Dhananjay B Alagundagi; Caren Dsouza; Kruthika Madappa; Sarath Kumar E; Vinay C Sangamesh; Prakash Patil; Praveenkumar Shetty

doi:10.4274/gulhane.galenos.2025.37132

ABSTRACT

Aims

Breast cancer (BC) remains a major global health challenge, characterized by molecular heterogeneity and a complex interplay of risk factors. Epidermal growth factor receptors (EGFRs) role in BC underscores the importance of targeted therapies and the need for personalized treatment approaches. This study aimed to examine EGFR expression in tumor samples from BC patients and assess its relationship with molecular subtypes and receptor status.

Methods

This cross-sectional study involved female BC patients with confirmed diagnoses. Core-cut biopsy specimens were formalin-fixed, paraffin-embedded, and assessed for EGFR expression using immunohistochemistry (IHC). A chi-square test was performed to assess its association. The patients’ records were reviewed for demographic data, and receptor status was determined using IHC as part of routine clinical evaluation.

Results

A total of 62 BC patients were included in the study, with ages ranging from 25 to 70 years (mean ± standard deviation: 49.9±10.8 years). EGFR expression showed predominantly weak staining intensity (61.3%), followed by moderate staining (17.7%), no staining (17.7%), and strong staining (3.3%). Regarding receptor status, weak EGFR expression was prevalent in estrogen receptor (ER)-positive (57.9%) and progesterone receptor (PR)-negative (65.8%) patients, whereas strong EGFR expression was observed in the ER-negative, PR-negative, and human epidermal growth factor receptor 2 (HER2)/neu-negative subgroups (2 cases each). Assessment by molecular subtype showed a prevalence of weak and moderate EGFR staining in the Luminal B subtype, whereas strong EGFR expression was observed only in triple-negative BC patients (2 cases, 100%). However, there was no statistically significant association between EGFR expression and molecular subtypes or hormone receptor status.

Conclusions

EGFR expression was more common in aggressive subtypes, such as HER2-positive and Luminal B, highlighting its potential role in tumor progression. However, the lack of a significant association suggests that the relevance may be subtype-specific.

Keywords:

Breast carcinoma, epidermal growth factor receptor, immunohistochemistry, triple negative breast cancer

Introduction

Breast cancer (BC) remains one of the most prevalent and challenging health issues worldwide, affecting millions of women annually. It is the most common cancer and the leading cause of cancer-related deaths in women (1, 2). Despite significant advancements in early detection and treatment, the incidence of BC continues to rise. Early detection methods have significantly contributed to earlier diagnoses and improved patient outcomes. However, the complex interplay of various risk factors, including genetics, age, lifestyle habits, and environmental influences, contributes to its increased prevalence (3). BC is a heterogeneous group of malignancies with distinct histological, molecular, and clinical characteristics.

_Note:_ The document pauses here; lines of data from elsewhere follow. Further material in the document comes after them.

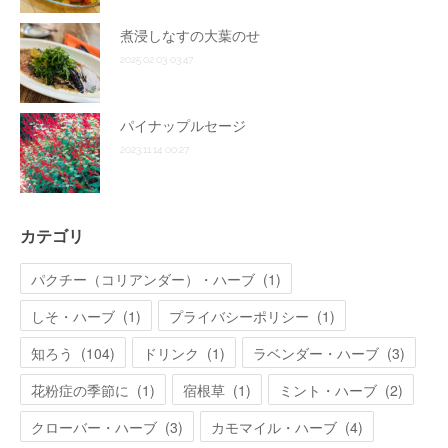
煮浸しなすの大葉のせ
2025.02.03 03:47
パイナップルセージ
2023.11.14 00:27
カテゴリ
パクチー（コリアンダー）・ハーブ
(
1
)
しそ・ハーブ
(
1
)
プライバシーポリシー
(
1
)
知ろう
(
104
)
ドリンク
(
1
)
ラベンダー・ハーブ
(
3
)
花粉症の季節に
(
1
)
宿根草
(
1
)
ミント・ハーブ
(
2
)
クローバー・ハーブ
(
3
)
カモマイル・ハーブ
(
4
)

The molecular landscape of BC is highly diverse, with several key biomarkers and molecular targets playing crucial roles in its progression and treatment response (4). This heterogeneity requires a tailored treatment approach because subtypes of BC respond differently to therapeutic strategies. The primary treatment modalities for BC include surgery, chemotherapy, radiation therapy, hormone therapy, targeted therapy, and immunotherapy. Despite these advancements, challenges such as the development of treatment resistance, side effects, and disparities in access to care continue to impact patient outcomes (5, 6).

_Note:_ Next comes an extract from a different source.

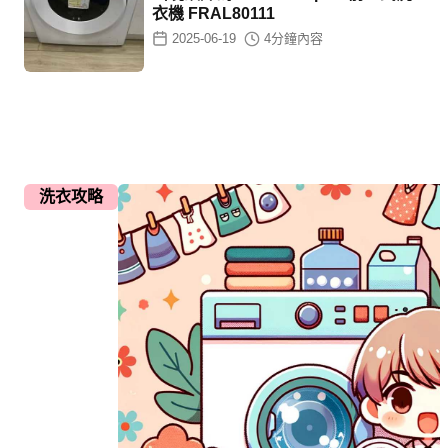
衣機 FRAL80111
2025-06-19
4
分鐘內容
洗衣攻略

Epidermal growth factor receptor (EGFR), a member of the ErbB family of transmembrane receptor tyrosine kinases, has garnered significant attention as both a biomarker and a therapeutic target. It regulates cell proliferation, differentiation, and survival (7). The dysregulation of EGFR in BC leads to oncogenesis and tumor progression. The overexpression of EGFR in BC is associated with several adverse clinical outcomes, including larger tumor size, poor differentiation, and an increased risk of relapse (8, 9). Studies have shown that the expressions of EGFR and human epidermal growth factor receptor 2 (HER2) (another member of the ErbB family) are often inversely correlated with estrogen receptor (ER) status. BC patients who are positive for EGFR and HER2 generally have a higher risk of relapse and a worse prognosis compared to those who are negative for these receptors (10, 11). In ER-positive BC, EGFR overexpression has been linked to resistance to endocrine therapy, posing a significant challenge in treatment. Endocrine therapies, such as tamoxifen and aromatase inhibitors, effectively manage hormone receptor-positive BC. However, EGFR can interfere with these therapies, necessitating alternative or combination treatments to overcome resistance (12-14). This interplay between EGFR and hormone receptors underscores the complexity of BC treatment and the need for personalized therapeutic strategies. The present study aimed to investigate EGFR expression in a cohort of BC patients and to explore its association with molecular subtypes and receptor status.

Methods

Study design, patient selection, settings, and sample size

This cross-sectional study was conducted in the Department of General Surgery at a tertiary care hospital in Mangalore, India, from April 2021 to September 2022. The study included consenting female patients with a confirmed BC diagnosis; patients with recurrent BC and those who had received post-neoadjuvant therapy were excluded. Ethical approval was obtained from the institutional Ethics Committee of the KS Hegde Medical Academy (which has university status) and written informed consent was obtained from all patients (approval no.: EC/066/2021-22, date: 05.02.2021).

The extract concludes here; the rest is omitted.